Two questions arise: What is the best way to stop Iran getting a nuclear bomb? And how will possible strategies on the nuclear issue interact with the country's tortured internal politics? I doubt very much whether any sanctions acceptable to China will be strong enough to stop Iran from getting to the nuclear weapon threshold. They will, however, worsen the country's economic situation and therefore potentially increase the social discontent that feeds opposition.
Some say the West should have responded more favorably to the recent Turkish-Brazilian proposal to take a chunk of Iran's low-enriched uranium outside the country. I don't think that would have stopped Iran moving covertly to the nuclear weapon threshold, and many regime opponents in Iran would not welcome such readiness to shake their oppressors' bloody hands.
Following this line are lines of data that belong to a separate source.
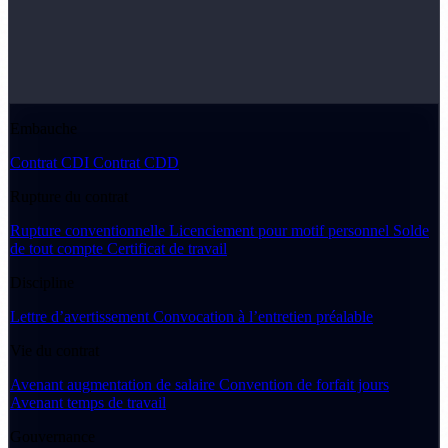
Embauche
Contrat CDI
Contrat CDD
Rupture du contrat
Rupture conventionnelle
Licenciement pour motif personnel
Solde
de tout compte
Certificat de travail
Discipline
Lettre d’avertissement
Convocation à l’entretien préalable
Vie du contrat
Avenant augmentation de salaire
Convention de forfait jours
Avenant temps de travail
Gouvernance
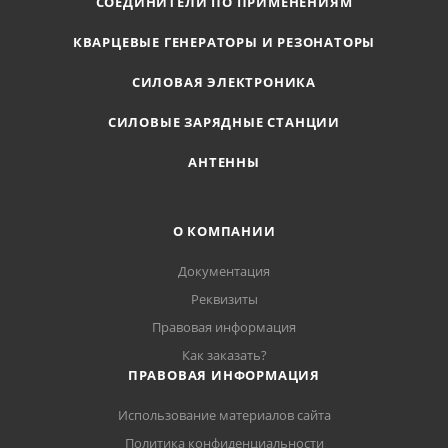
СОЕДИНИТЕЛИ ПО ПРИМЕНЕНИЯМ
КВАРЦЕВЫЕ ГЕНЕРАТОРЫ И РЕЗОНАТОРЫ
СИЛОВАЯ ЭЛЕКТРОНИКА
СИЛОВЫЕ ЗАРЯДНЫЕ СТАНЦИИ
АНТЕННЫ
О КОМПАНИИ
Документация
Реквизиты
Правовая информация
Как заказать?
ПРАВОВАЯ ИНФОРМАЦИЯ
Использование материалов сайта
Политика конфиденциальности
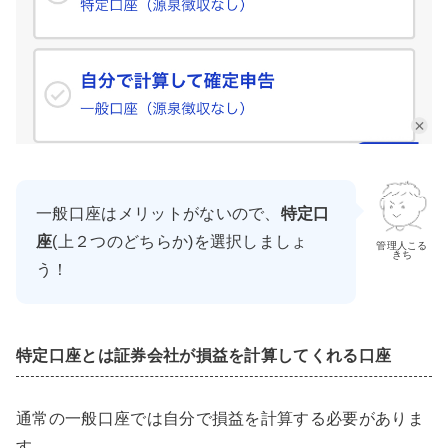
一般口座はメリットがないので、
特定口
座
(上２つのどちらか)を選択しましょ
管理人こる
きち
う！
特定口座とは証券会社が損益を計算してくれる口座
通常の一般口座では自分で損益を計算する必要がありま
す。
Bombing Iran, as advocated by hotheads in the United States and Israel, almost certainly would produce a wave of patriotic solidarity with the regime. At the other extreme, ever more foreign policy sages in Washington now say privately (and a few argue publicly) that we must learn to live with — and "contain" — a nuclear Iran. But the risk of sparking a Sunni-Shiite nuclear arms race in the Middle East is very grave, while such a "success" would also strengthen the Ahmadinejad regime at home.
With no good alternatives, what remains is the hope of getting a more responsible government in Iran. To be sure, the leaders of the green movement do not differ as much as we might like from the regime's position on the nuclear issue. But a more popular and legitimate government, reengaging with the world, would create a very different dynamic and set of linkages around the nuclear issue.